**WHAT IS BEING ASKED**
Filter the records below for the word "sobre". Copy each line that holds it.

************

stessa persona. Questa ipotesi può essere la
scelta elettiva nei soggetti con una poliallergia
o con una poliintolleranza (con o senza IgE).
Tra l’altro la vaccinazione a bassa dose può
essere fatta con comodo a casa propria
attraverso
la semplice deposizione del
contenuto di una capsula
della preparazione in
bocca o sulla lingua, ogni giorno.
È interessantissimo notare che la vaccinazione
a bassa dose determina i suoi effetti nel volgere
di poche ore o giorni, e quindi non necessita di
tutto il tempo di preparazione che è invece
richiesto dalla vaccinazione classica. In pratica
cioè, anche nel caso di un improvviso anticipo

************

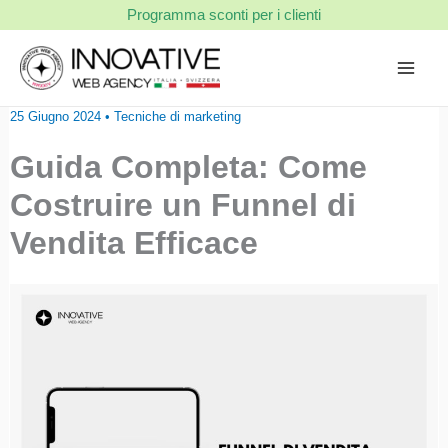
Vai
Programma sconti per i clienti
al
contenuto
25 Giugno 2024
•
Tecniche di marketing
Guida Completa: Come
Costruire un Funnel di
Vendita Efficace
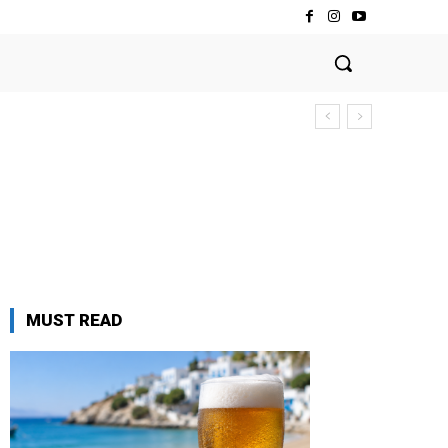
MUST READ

************

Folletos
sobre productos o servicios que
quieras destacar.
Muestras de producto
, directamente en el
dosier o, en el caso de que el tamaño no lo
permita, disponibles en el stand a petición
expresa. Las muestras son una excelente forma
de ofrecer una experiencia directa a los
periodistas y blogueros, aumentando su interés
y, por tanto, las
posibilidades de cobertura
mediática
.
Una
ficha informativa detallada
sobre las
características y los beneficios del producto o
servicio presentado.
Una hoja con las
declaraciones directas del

************

**EXERCISE ANSWER**
sobre productos o servicios que
sobre las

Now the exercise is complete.